V. M. VICTORIA
José Carlos Granero reclamó mediado el pasado julio hasta ocho fichajes para completar un plantel de garantías para competir en Segunda División. Dicho y hecho.
En menos de un mes, la nueva dirección deportiva de Manolo Jiménez ha sabido culminar el trabajo de su predecesor en la parcela, Felipe Ferrándiz, y el Alicante puede presumir de desprender equilibrio y experiencia en todas sus líneas.
Veintitrés piezas, tras las anunciadas bajas de Héctor Bosque y Cañadas, distribuidas a partes iguales en cada de las once posiciones del campo.
Jesús Unanua y Roberto Molina volverán a disputarse un puesto en la portería que, a priori, corresponde al meta navarro.
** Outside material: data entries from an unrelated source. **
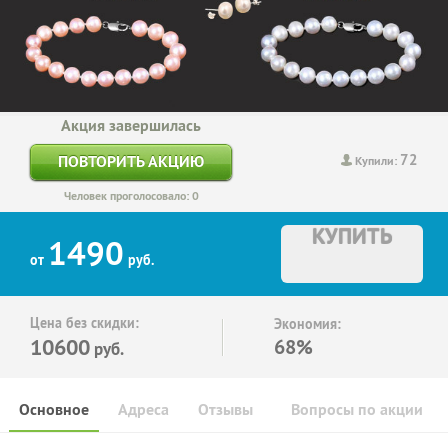
Акция завершилась
72
ПОВТОРИТЬ АКЦИЮ
Купили:
Человек проголосовало: 0
КУПИТЬ
1490
от
руб.
Цена без скидки:
Экономия:
10600
68%
руб.
Основное
Адреса
Отзывы
Вопросы по акции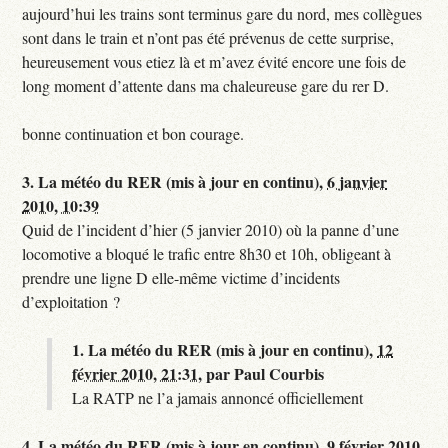
aujourd’hui les trains sont terminus gare du nord, mes collègues
sont dans le train et n’ont pas été prévenus de cette surprise,
heureusement vous etiez là et m’avez évité encore une fois de
long moment d’attente dans ma chaleureuse gare du rer D.
bonne continuation et bon courage.
3.
La météo du RER (mis à jour en continu),
6 janvier
2010, 10:39
Quid de l’incident d’hier (5 janvier 2010) où la panne d’une
locomotive a bloqué le trafic entre 8h30 et 10h, obligeant à
prendre une ligne D elle-même victime d’incidents
d’exploitation ?
1.
La météo du RER (mis à jour en continu),
12
février 2010, 21:31
,
par
Paul Courbis
La RATP ne l’a jamais annoncé officiellement
4.
La météo du RER (mis à jour en continu),
9 février 2010,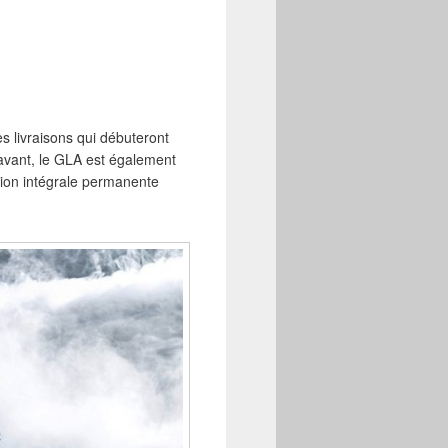
es livraisons qui débuteront
avant, le GLA est également
tion intégrale permanente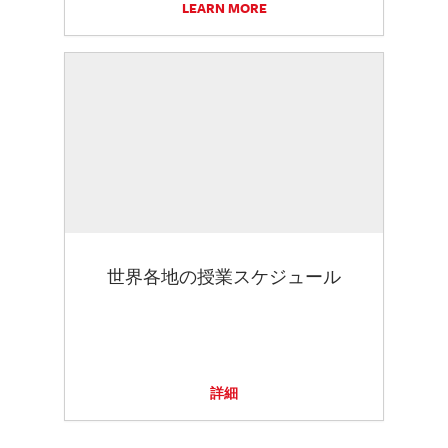
LEARN MORE
世界各地の授業スケジュール
詳細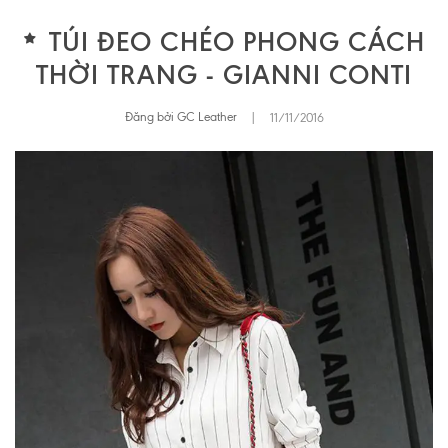
TÚI ĐEO CHÉO PHONG CÁCH
THỜI TRANG - GIANNI CONTI
Đăng bởi GC Leather
|
11/11/2016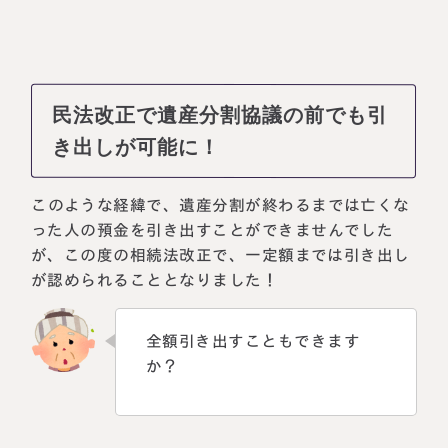
民法改正で遺産分割協議の前でも引
き出しが可能に！
このような経緯で、遺産分割が終わるまでは亡くな
った人の預金を引き出すことができませんでした
が、この度の相続法改正で、一定額までは引き出し
が認められることとなりました！
全額引き出すこともできます
か？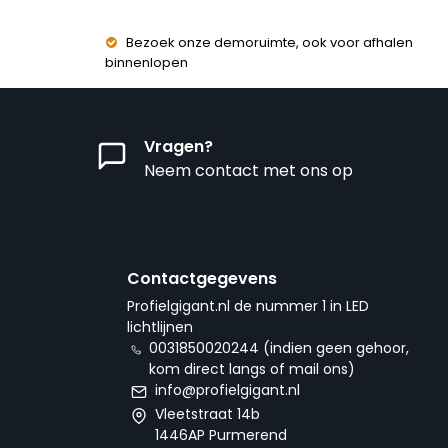
Bezoek onze demoruimte, ook voor afhalen
binnenlopen
Vragen?
Neem contact met ons op
Contactgegevens
Profielgigant.nl de nummer 1 in LED
lichtlijnen
0031850020244 (indien geen gehoor,
kom direct langs of mail ons)
info@profielgigant.nl
Vleetstraat 14b
1446AP Purmerend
La pelea por el lateral derecho se fraguará entre Manuel Blanco y David Malo. Germán, Urbano, Ricardo Cavas y Castells serán los baluartes de una zaga que se completa con Rubiales y Catalá en el lateral izquierdo.
Los fichajes de Torrecilla y Abel Buades elevan a cinco el número de pretendientes para el doble puesto en la medular, donde la competencia se presume más reñida.
Ismael y Álvaro por la derecha, Luis Gil y Fernando por la izquierda, pelearán por los dos carriles. Los dividendos también se reparten en el ataque con Borja, Peragón, Capi y Rafa Jordá.
Peragón, duda
La plantilla se ejercitó ayer en doble sesión en Oliva, donde hoy disputa un amistoso desde las 19 horas con el Villarreal B. La única ausencia fue la de Roberto Peragón, que sufre una microrrotura que le hace ser duda para el estreno liguero ante el Xérez. Mientras, Héctor Bosque y Cañadas se ejercitaron con sus compañeros a la espera de encontrar acomodo en algún otro equipo.